Common uses include document analysis, product identification, screenshot interpretation, and extracting data from visual content.
Meeting Bot
The meeting bot joins and transcribes live meetings automatically. It works with Zoom, Google Meet, Microsoft Teams, and other major video conferencing platforms.
Configuration
| Setting | Description |
|---|---|
| Bot Name | Name displayed in the meeting |
| Bot Image | Avatar shown for the bot |
| Entry Message | Message sent when bot joins |
| Key Terms | Improve transcription accuracy |
The workflow is simple: a user provides a meeting link, the AI sends a bot to join, and the bot records and transcribes in real-time. Once the meeting ends, the transcript becomes available in the chat for review and further processing.
Best practices include informing meeting participants about the recording, setting a professional bot name and appropriate image, and configuring key terms for better accuracy with technical or company-specific terminology.
Cancel Meeting Bot
This tool removes a bot from an ongoing meeting—useful when a meeting ends early, the bot is no longer needed, or it joined the wrong meeting.
PDF Transcription
This tool extracts and analyzes content from PDF documents. It handles text extraction, analyzes images within PDFs, recognizes tables, and processes multi-page documents.
Example Workflows
Meeting summary: A user provides a meeting link, the AI sends a bot to join and transcribe. After the meeting, the AI provides the transcript along with key points and action items.
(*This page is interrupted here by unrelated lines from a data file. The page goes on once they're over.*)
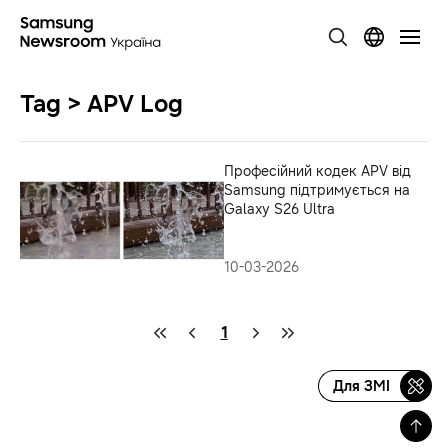
Tag > APV Log
Професійний кодек APV від
Samsung підтримується на
Galaxy S26 Ultra
10-03-2026
1
Для ЗМІ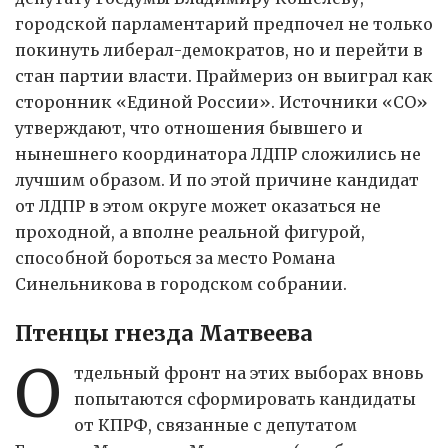
городской парламентарий предпочел не только
покинуть либерал-демократов, но и перейти в
стан партии власти. Праймериз он выиграл как
сторонник «Единой России». Источники «СО»
утверждают, что отношения бывшего и
нынешнего координатора ЛДПР сложились не
лучшим образом. И по этой причине кандидат
от ЛДПР в этом округе может оказаться не
проходной, а вполне реальной фигурой,
способной бороться за место Романа
Синельникова в городском собрании.
Птенцы гнезда Матвеева
О
тдельный фронт на этих выборах вновь
попытаются сформировать кандидаты
от КПРФ, связанные с депутатом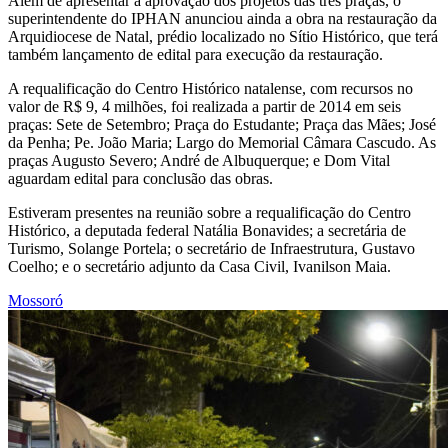
Além de apresentar a aprovação dos projetos das três praças, o
superintendente do IPHAN anunciou ainda a obra na restauração da
Arquidiocese de Natal, prédio localizado no Sítio Histórico, que terá
também lançamento de edital para execução da restauração.
A requalificação do Centro Histórico natalense, com recursos no
valor de R$ 9, 4 milhões, foi realizada a partir de 2014 em seis
praças: Sete de Setembro; Praça do Estudante; Praça das Mães; José
da Penha; Pe. João Maria; Largo do Memorial Câmara Cascudo. As
praças Augusto Severo; André de Albuquerque; e Dom Vital
aguardam edital para conclusão das obras.
Estiveram presentes na reunião sobre a requalificação do Centro
Histórico, a deputada federal Natália Bonavides; a secretária de
Turismo, Solange Portela; o secretário de Infraestrutura, Gustavo
Coelho; e o secretário adjunto da Casa Civil, Ivanilson Maia.
Mossoró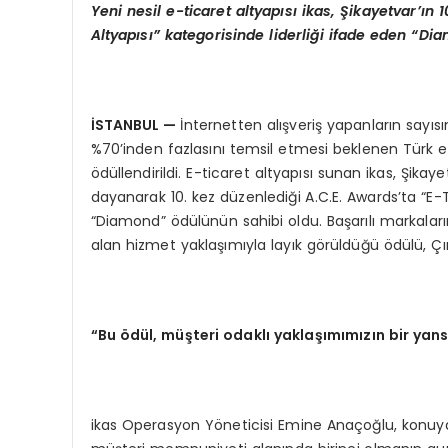
Yeni nesil e-ticaret altyap
ı
s
ı
ikas,
Ş
ikayetvar
’ı
n 1
Altyap
ı
s
ı”
kategorisinde liderli
ğ
i ifade eden
“
Dia
İ
STANBUL
—
İnternetten alışveriş yapanların say
%70’inden fazlasını temsil etmesi beklenen Türk e-
ödüllendirildi. E-ticaret altyapısı sunan ikas, Şika
dayanarak 10. kez düzenlediği A.C.E. Awards’ta “E-Ti
“Diamond” ödülünün sahibi oldu. Başarılı markalar
alan hizmet yaklaşımıyla layık görüldüğü ödülü, Çı
“
Bu
ö
d
ü
l, m
üş
teri odakl
ı
yakla
şı
m
ı
m
ı
z
ı
n bir yan
ikas Operasyon Yöneticisi Emine Anaçoğlu, konuya 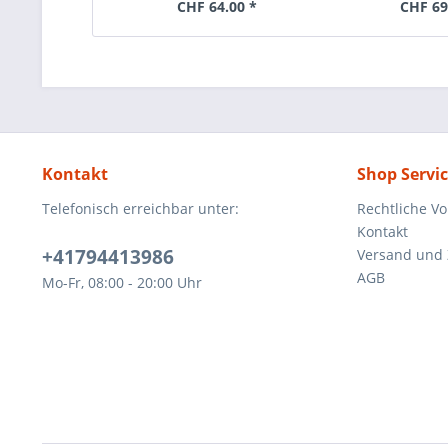
CHF 64.00 *
CHF 69
Kontakt
Shop Servi
Telefonisch erreichbar unter:
Rechtliche V
Kontakt
+41794413986
Versand und
AGB
Mo-Fr, 08:00 - 20:00 Uhr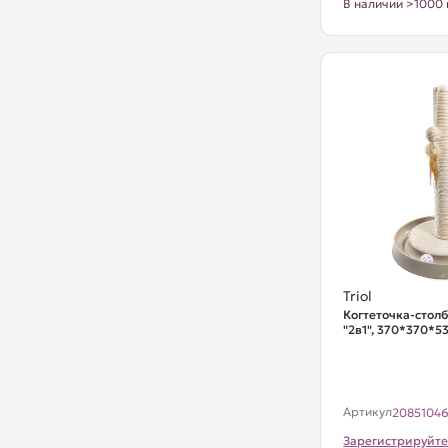
В наличии >1000 
Triol
Когтеточка-столб
"2в1", 370*370*
Артикул
2085104
Зарегистрируйте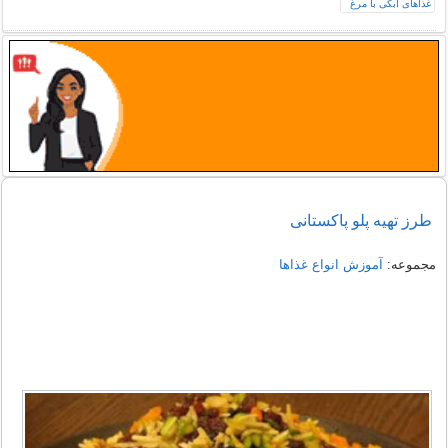
طرز تهیه پلو پاکستانی
مجموعه:
آموزش انواع غذاها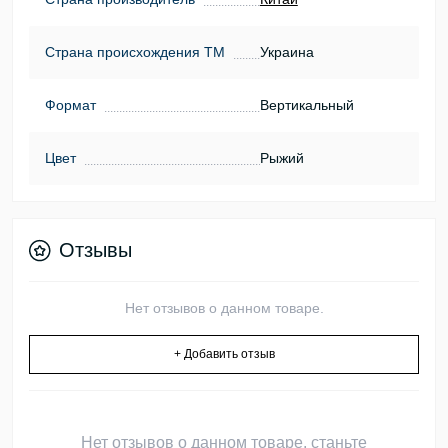
Страна происхождения ТМ
Украина
Формат
Вертикальный
Цвет
Рыжий
Отзывы
Нет отзывов о данном товаре.
+ Добавить отзыв
Нет отзывов о данном товаре, станьте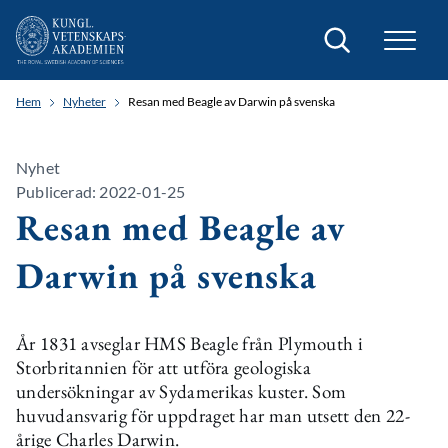
Sök
Hem
Nyheter
Resan med Beagle av Darwin på svenska
Nyhet
Publicerad: 2022-01-25
Resan med Beagle av
Darwin på svenska
År 1831 avseglar HMS Beagle från Plymouth i
Storbritannien för att utföra geologiska
undersökningar av Sydamerikas kuster. Som
huvudansvarig för uppdraget har man utsett den 22-
årige Charles Darwin.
Audio analysis: A user uploads a customer call recording. The AI transcribes it and identifies key topics discussed—product inquiries, pricing questions, support requests.
Image processing: A user uploads a product photo and asks what product it is. The AI analyzes the image and identifies the product model, visible specifications, and features.
Tips for Better Results
For better audio transcriptions, use clear audio with minimal background noise, speak at a moderate pace, and use quality microphones when recording.
For better image analysis, use high-resolution images with good lighting, ensure text is legible, and avoid motion blur.
Providing context always helps. Tell the AI what you're looking for, what industry or domain the content relates to, and what type of content to expect. Results will be more accurate and relevant when the AI understands the context.